As i said above, you need to send this to your Insurers deal with as they will be the ones defending any claims made again you, not your solicitors.

Only send it to your solicitors for info purposes.


----------



## Matt. (Aug 26, 2007)

But when I was appointed my Solicitor I sent everything there.


----------



## Shiny (Apr 23, 2007)

Have you not reported it to your own insurers?

Your appointed solicitors will be pursuing a claim on your behalf, not defending against claims.

However, it is your insurers (or their appointed solicitors) that will be defending/repudiating any claim made against you.

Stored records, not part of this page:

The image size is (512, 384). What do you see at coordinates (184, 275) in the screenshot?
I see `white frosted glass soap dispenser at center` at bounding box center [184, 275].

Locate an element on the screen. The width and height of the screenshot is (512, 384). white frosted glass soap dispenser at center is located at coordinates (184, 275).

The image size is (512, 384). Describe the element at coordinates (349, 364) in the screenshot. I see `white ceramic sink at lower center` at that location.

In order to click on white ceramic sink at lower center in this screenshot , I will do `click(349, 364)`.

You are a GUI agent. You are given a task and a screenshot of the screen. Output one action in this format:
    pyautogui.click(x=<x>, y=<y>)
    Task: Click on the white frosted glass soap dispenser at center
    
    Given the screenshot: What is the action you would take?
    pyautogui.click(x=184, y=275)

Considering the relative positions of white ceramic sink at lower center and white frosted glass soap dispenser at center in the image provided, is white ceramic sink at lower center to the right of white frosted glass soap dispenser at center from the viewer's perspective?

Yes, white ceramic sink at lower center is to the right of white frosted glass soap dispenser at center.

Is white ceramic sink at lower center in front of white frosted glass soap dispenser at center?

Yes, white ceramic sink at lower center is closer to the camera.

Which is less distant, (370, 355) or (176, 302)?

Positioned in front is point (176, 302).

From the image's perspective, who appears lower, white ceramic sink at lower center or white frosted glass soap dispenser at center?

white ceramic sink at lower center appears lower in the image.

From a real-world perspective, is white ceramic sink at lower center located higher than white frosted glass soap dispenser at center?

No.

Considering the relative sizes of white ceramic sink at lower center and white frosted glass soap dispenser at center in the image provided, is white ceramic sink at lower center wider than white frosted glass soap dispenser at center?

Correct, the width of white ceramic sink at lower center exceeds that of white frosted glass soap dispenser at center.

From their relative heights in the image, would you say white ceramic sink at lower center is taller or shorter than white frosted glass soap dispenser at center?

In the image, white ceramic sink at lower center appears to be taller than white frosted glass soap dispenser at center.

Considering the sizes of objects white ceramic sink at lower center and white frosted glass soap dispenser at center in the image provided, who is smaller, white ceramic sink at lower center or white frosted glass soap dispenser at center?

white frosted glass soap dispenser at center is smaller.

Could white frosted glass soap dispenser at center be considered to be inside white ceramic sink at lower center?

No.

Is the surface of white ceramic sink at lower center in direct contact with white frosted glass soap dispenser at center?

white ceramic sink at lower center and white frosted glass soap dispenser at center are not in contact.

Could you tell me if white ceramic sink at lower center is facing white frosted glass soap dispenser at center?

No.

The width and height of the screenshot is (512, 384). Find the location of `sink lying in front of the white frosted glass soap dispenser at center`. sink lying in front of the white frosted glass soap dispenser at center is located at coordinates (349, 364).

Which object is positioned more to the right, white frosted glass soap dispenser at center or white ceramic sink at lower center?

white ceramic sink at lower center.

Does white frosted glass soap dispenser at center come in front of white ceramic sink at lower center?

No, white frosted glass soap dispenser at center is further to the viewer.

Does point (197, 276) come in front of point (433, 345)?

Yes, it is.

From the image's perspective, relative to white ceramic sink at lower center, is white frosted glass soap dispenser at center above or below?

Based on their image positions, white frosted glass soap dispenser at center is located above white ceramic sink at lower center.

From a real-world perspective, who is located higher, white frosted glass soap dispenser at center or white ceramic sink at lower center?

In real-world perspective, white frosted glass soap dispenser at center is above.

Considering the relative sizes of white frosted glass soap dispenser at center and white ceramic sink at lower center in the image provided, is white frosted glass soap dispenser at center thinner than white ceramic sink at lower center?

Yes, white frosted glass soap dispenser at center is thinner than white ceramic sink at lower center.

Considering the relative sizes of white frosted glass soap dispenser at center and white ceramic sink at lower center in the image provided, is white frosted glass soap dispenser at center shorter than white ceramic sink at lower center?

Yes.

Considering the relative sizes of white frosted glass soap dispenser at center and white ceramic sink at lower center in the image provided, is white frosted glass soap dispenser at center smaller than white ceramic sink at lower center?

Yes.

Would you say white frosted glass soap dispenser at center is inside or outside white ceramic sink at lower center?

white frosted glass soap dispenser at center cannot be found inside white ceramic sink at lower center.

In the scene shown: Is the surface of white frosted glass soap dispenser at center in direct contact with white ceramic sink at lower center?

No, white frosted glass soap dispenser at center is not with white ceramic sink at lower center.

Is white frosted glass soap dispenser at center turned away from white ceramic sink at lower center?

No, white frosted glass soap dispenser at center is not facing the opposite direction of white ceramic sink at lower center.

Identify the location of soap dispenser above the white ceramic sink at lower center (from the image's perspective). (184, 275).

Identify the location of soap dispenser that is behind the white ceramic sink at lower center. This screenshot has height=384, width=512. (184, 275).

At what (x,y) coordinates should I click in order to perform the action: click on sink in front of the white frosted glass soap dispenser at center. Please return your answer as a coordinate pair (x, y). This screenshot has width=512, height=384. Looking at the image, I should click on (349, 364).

As such, they will be the ones who will need to deal with the letter.


----------



## Matt. (Aug 26, 2007)

My claim in now settled. 

No i didnt report it to my insurers.


----------



## maccabfd (Jul 12, 2011)

It's not my car though, they can't claim I was in the car because I've never owned it
It's someone else's car 
I dont get why I should be so bothered really it's their mistake they can try claim on it but as I said its not my car not registered to me nothing
It's avivas fault for sending me this letter 
I was only 3rd party so insurers aren't bothering with me/claim or anything
Though I have a solicitor sorting me out for the car and personal injury.


----------



## Shiny (Apr 23, 2007)

Sorry Matt, i thought you were the OP when i replied to your post. 

Just to explain more clearly, the Insurers need to be aware someone is trying to make a claim against the OP. If, for any reason, this all goes ***'s up, the OP's Insurers will indemnify any claim made against him, but they need to be aware that a claim is being made against his so they can repudiate liability and then, if they lose, indemnify the claim. This is the "Third Party" cover you have, whereby the insurers indemnify a claim brought against you by a third party.

Now it is quite clear that the driver in front has made a mistake, so if the OP's Insurers are informed they can politely tell the car in front to jog on and redirect their claim to the car behind the OP. 

Of course you don't have to inform your own insurers of the accident, but if you choose not to involve your Insurers, you will need to fight any claim made against you yourself and, if for any reason you end up losing, you will need to pay the claim


----------



## SteveTDCi (Feb 8, 2006)

don't you just love insurer's, as lloyd has already said (and since its his industry i'm sure he knows more than others  )just pass the whole thing on to your insurer, I have one going through at the minute, well a company car and one of our drivers and we had a letter from there insurance stating they wanted the third partys excess paying as they were struggling getting it from our insurer, and that if they didn't get it then they would be issuing a CCJ ...... 

I just passed it on to our insurers without answering it and forwarded it on to our legal team for ref  insurance, its great


----------



## maccabfd (Jul 12, 2011)

Okay I'll just pass it on
Thanks a lot for the help fellas I appriciate it


----------